Le marché est fluctuant, mais avant la guerre un sac de farine valait 40 shekels (10,40 €) et le lait en poudre valait 30 shekels (7,80 €). Maintenant, dans le centre et le sud de la Bande, où s’est réfugiée la majorité de la population, les prix ont atteint respectivement 375 shekels (97,30 €) et 300 shekels (77,85 €) – si du moins ces produits peuvent être trouvés.

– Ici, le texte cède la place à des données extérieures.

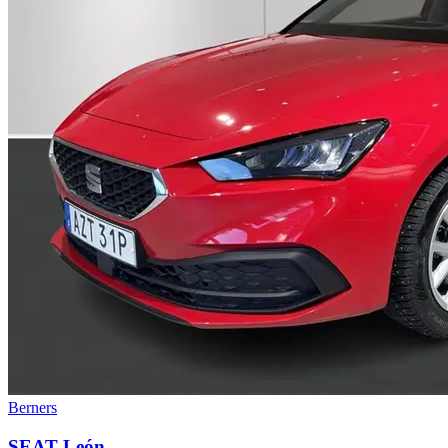
Berners
SEAT León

Israël dément toute restriction délibérée de l’aide à Gaza et nie avoir fermé les yeux sur la prolifération de gangs et de bandes organisées survenue depuis l’attaque du Hamas, le 7 octobre 2023, qui a déclenché la guerre. Il accuse le Hamas d’avoir détourné l’aide.
Le groupe armé palestinien dément cette allégation et, quant à lui, affirme qu’Israël a cherché à fomenter un climat d’anarchie en ciblant systématiquement des policiers employés par le Hamas qui assuraient la garde de convois humanitaires.
Mardi, des informations ont émergé selon lesquelles, sur fond de craintes renouvelées de famine, le Hamas – dont les capacités militaires et de gouvernance se sont gravement dégradées au long de 13 mois de combats – avait formé une nouvelle force armée anti-pillage.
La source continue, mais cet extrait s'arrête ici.